Search code examples
lucenehighlightingjackrabbit

Jackrabbit - why does search excerpt contain all node properties concatenated?


When I perform a jackrabbit (version 2.2.9) search and I call get row.getValue("rep:excerpt()") the returned string is just all the properties (excluding jcr: properties) concatenated. How do I control this? eg. If I have a property called "description" containing "bla foo bla" when I search for "foo" I would like to see rep:excerpt() return part of just the description.

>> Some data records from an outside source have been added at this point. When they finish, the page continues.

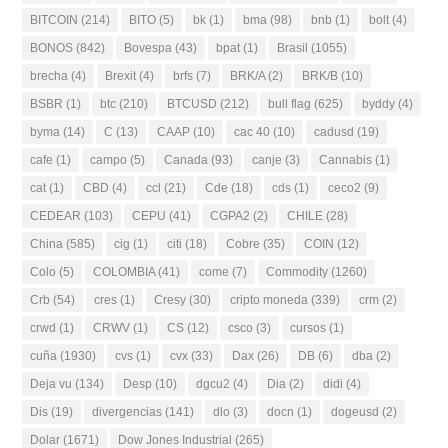
BITCOIN
(214)
BITO
(5)
bk
(1)
bma
(98)
bnb
(1)
bolt
(4)
BONOS
(842)
Bovespa
(43)
bpat
(1)
Brasil
(1055)
brecha
(4)
Brexit
(4)
brfs
(7)
BRK/A
(2)
BRK/B
(10)
BSBR
(1)
btc
(210)
BTCUSD
(212)
bull flag
(625)
byddy
(4)
byma
(14)
C
(13)
CAAP
(10)
cac 40
(10)
cadusd
(19)
cafe
(1)
campo
(5)
Canada
(93)
canje
(3)
Cannabis
(1)
cat
(1)
CBD
(4)
ccl
(21)
Cde
(18)
cds
(1)
ceco2
(9)
CEDEAR
(103)
CEPU
(41)
CGPA2
(2)
CHILE
(28)
China
(585)
cig
(1)
citi
(18)
Cobre
(35)
COIN
(12)
Colo
(5)
COLOMBIA
(41)
come
(7)
Commodity
(1260)
Crb
(54)
cres
(1)
Cresy
(30)
cripto moneda
(339)
crm
(2)
crwd
(1)
CRWV
(1)
CS
(12)
csco
(3)
cursos
(1)
cuña
(1930)
cvs
(1)
cvx
(33)
Dax
(26)
DB
(6)
dba
(2)
Deja vu
(134)
Desp
(10)
dgcu2
(4)
Dia
(2)
didi
(4)
Dis
(19)
divergencias
(141)
dlo
(3)
docn
(1)
dogeusd
(2)
Dolar
(1671)
Dow Jones Industrial
(265)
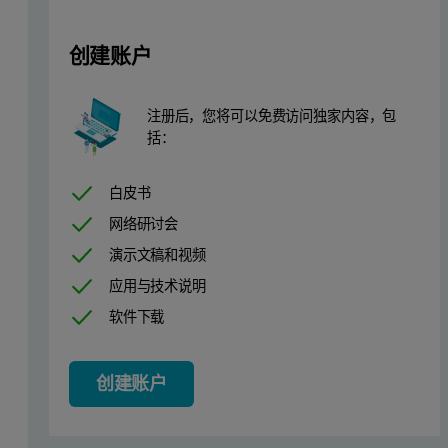
Instrumentation and software
Measurements were performed using a Zetium XRF spectrometer co
创建账户
Sample preparation
注册后，您将可以免费访问独家内容，包
括：
19 commercially available iron ore standards were fused into 40 m
白皮书
Measurement conditions
网络研讨会
One application was set up using the optimum combination of both
演示文稿和视频
应用与技术说明
Table 1 contains the calibration details for the application. Calib
软件下载
To determine the optimum combination, a comparison between the W
Table 1. Calibration results
创建账户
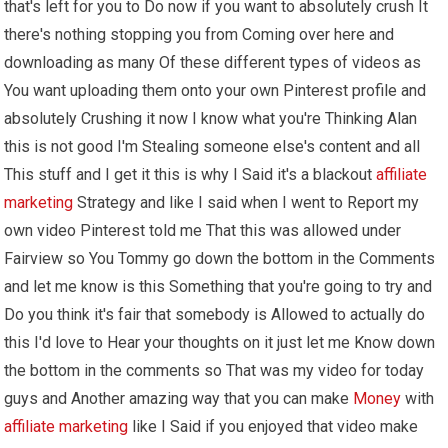
that's left for you to Do now if you want to absolutely crush It
there's nothing stopping you from Coming over here and
downloading as many Of these different types of videos as
You want uploading them onto your own Pinterest profile and
absolutely Crushing it now I know what you're Thinking Alan
this is not good I'm Stealing someone else's content and all
This stuff and I get it this is why I Said it's a blackout
affiliate
marketing
Strategy and like I said when I went to Report my
own video Pinterest told me That this was allowed under
Fairview so You Tommy go down the bottom in the Comments
and let me know is this Something that you're going to try and
Do you think it's fair that somebody is Allowed to actually do
this I'd love to Hear your thoughts on it just let me Know down
the bottom in the comments so That was my video for today
guys and Another amazing way that you can make
Money
with
affiliate marketing
like I Said if you enjoyed that video make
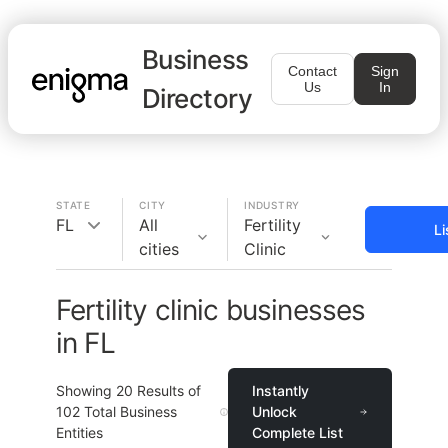
Business
Contact
Sign
Us
In
Directory
STATE
CITY
INDUSTRY
FL
All
Fertility
Li
cities
Clinic
Fertility clinic businesses
in FL
Showing
20
Results of
Instantly
102
Total Business
Unlock
Entities
Complete List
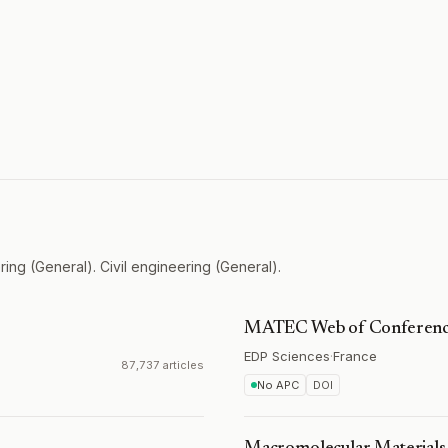
ing (General). Civil engineering (General).
MATEC Web of Conferenc
EDP Sciences
·
France
87,737 articles
No APC
DOI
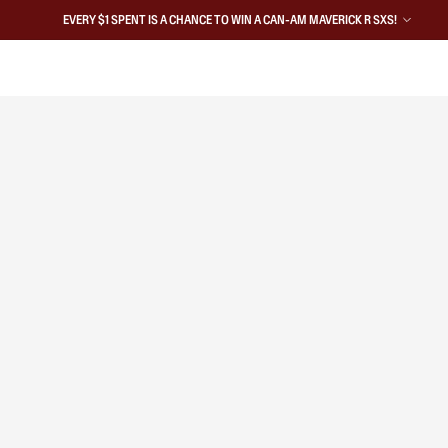
EVERY $1 SPENT IS A CHANCE TO WIN A CAN-AM MAVERICK R SXS!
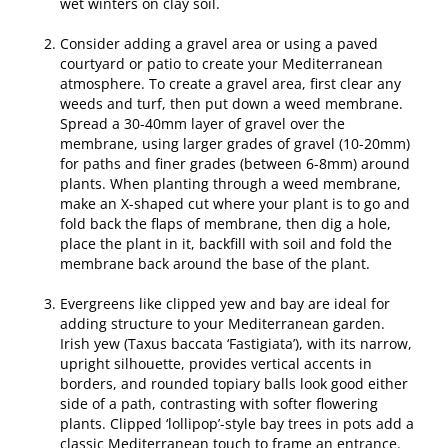
wet winters on clay soil.
Consider adding a gravel area or using a paved
courtyard or patio to create your Mediterranean
atmosphere. To create a gravel area, first clear any
weeds and turf, then put down a weed membrane.
Spread a 30-40mm layer of gravel over the
membrane, using larger grades of gravel (10-20mm)
for paths and finer grades (between 6-8mm) around
plants. When planting through a weed membrane,
make an X-shaped cut where your plant is to go and
fold back the flaps of membrane, then dig a hole,
place the plant in it, backfill with soil and fold the
membrane back around the base of the plant.
Evergreens like clipped yew and bay are ideal for
adding structure to your Mediterranean garden.
Irish yew (Taxus baccata ‘Fastigiata’), with its narrow,
upright silhouette, provides vertical accents in
borders, and rounded topiary balls look good either
side of a path, contrasting with softer flowering
plants. Clipped ‘lollipop’-style bay trees in pots add a
classic Mediterranean touch to frame an entrance.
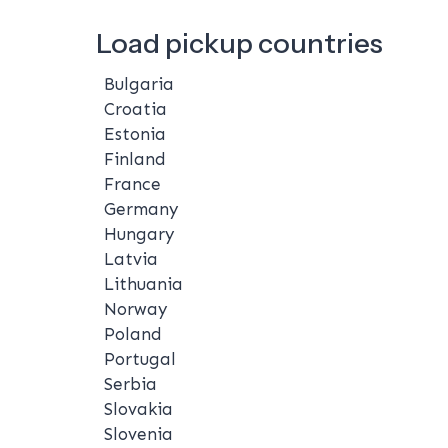
Load pickup countries
Bulgaria
Croatia
Estonia
Finland
France
Germany
Hungary
Latvia
Lithuania
Norway
Poland
Portugal
Serbia
Slovakia
Slovenia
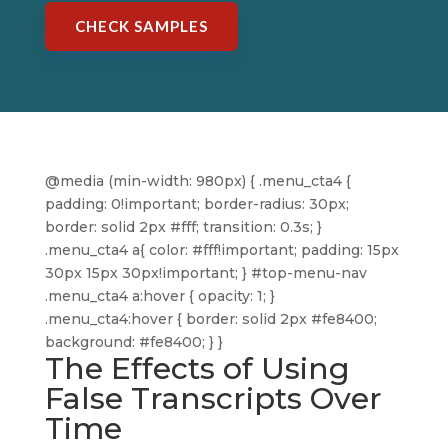
CHECK SAMPLES
@media (min-width: 980px) { .menu_cta4 {
padding: 0!important; border-radius: 30px;
border: solid 2px #fff; transition: 0.3s; }
.menu_cta4 a{ color: #fff!important; padding: 15px
30px 15px 30px!important; } #top-menu-nav
.menu_cta4 a:hover { opacity: 1; }
.menu_cta4:hover { border: solid 2px #fe8400;
background: #fe8400; } }
The Effects of Using
False Transcripts Over
Time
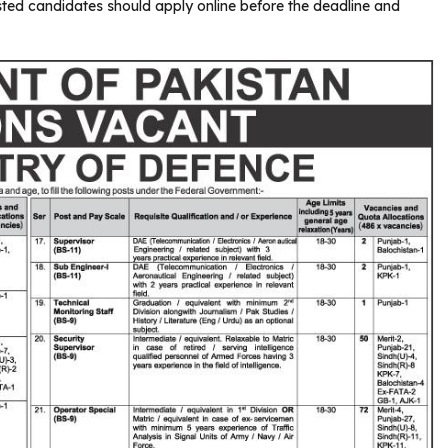
sted candidates should apply online before the deadline and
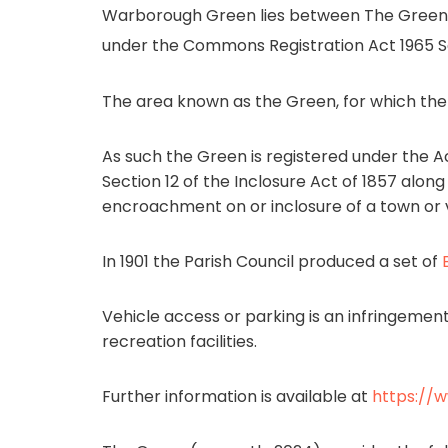
Warborough Green lies between The Green 
under the Commons Registration Act 1965 Se
The area known as the Green, for which the Pa
As such the Green is registered under the Act
Section 12 of the Inclosure Act of 1857 alo
encroachment on or inclosure of a town or v
In 1901 the Parish Council produced a set of
Vehicle access or parking is an infringemen
recreation facilities.
Further information is available at
https://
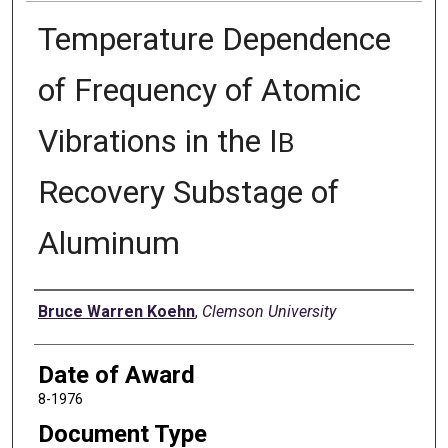
Temperature Dependence
of Frequency of Atomic
Vibrations in the I
B
Recovery Substage of
Aluminum
Author
Bruce Warren Koehn
,
Clemson University
Date of Award
8-1976
Document Type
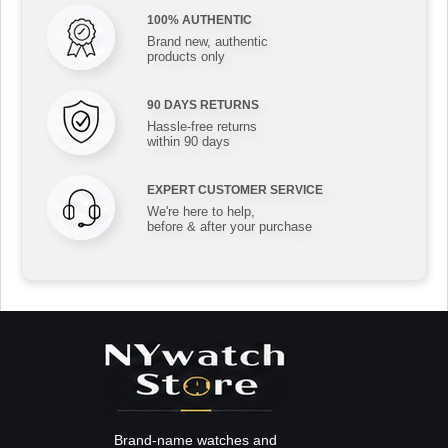
100% AUTHENTIC
Brand new, authentic
products only
90 DAYS RETURNS
Hassle-free returns
within 90 days
EXPERT CUSTOMER SERVICE
We're here to help,
before & after your purchase
Brand-name watches and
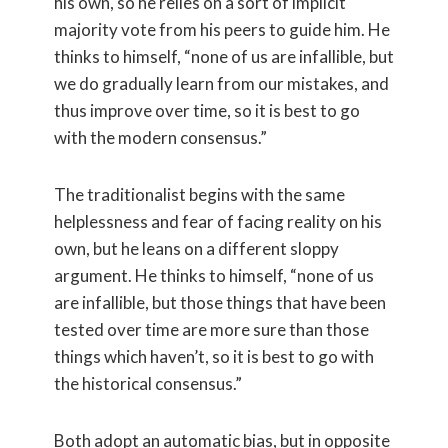
his own, so he relies on a sort of implicit
majority vote from his peers to guide him. He
thinks to himself, “none of us are infallible, but
we do gradually learn from our mistakes, and
thus improve over time, so it is best to go
with the modern consensus.”
The traditionalist begins with the same
helplessness and fear of facing reality on his
own, but he leans on a different sloppy
argument. He thinks to himself, “none of us
are infallible, but those things that have been
tested over time are more sure than those
things which haven’t, so it is best to go with
the historical consensus.”
Both adopt an automatic bias, but in opposite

I tried creating an index config (and I deleted my repository between tests) in an attempt to control what properties were indexed, to no avail.

Workspace.xml...

<SearchIndex class="org.apache.jackrabbit.core.query.lucene.SearchIndex">
  <param name="path" value="${wsp.home}/index"/>
  <param name="supportHighlighting" value="true"/>
  <param name="excerptProviderClass" value="org.apache.jackrabbit.core.query.lucene.DefaultHTMLExcerpt"/>
  <param name="indexingConfiguration" value="${wsp.home}/indexing_configuration.xml"/>
</SearchIndex>

indexing_configuration.xml

<?xml version="1.0"?>
<!DOCTYPE configuration SYSTEM "http://jackrabbit.apache.org/dtd/indexing-configuration-1.0.dtd">
<configuration xmlns:nt="http://www.jcp.org/jcr/nt/1.0">
  <index-rule nodeType="nt:teneoNode">
<property>description</property>
<property>input</property>
<property>key</property>
<property>comment</property>
  </index-rule>
</configuration>

Thanks.

Ted.


Solution

  • You can configure the ExcerptProvider (Javadoc) implementation which is responsible for the rep:excerpt() functionality in the SearchIndex element of you workspace.xml file:

     <param name="excerptProviderClass" value="org.apache.jackrabbit.core.query.lucene.DefaultHTMLExcerpt"/>
    

    You might need to plugin in your own implementation for you specific needs.

    There is also some - unfortunately rather old - information on the Jackrabbit Wiki.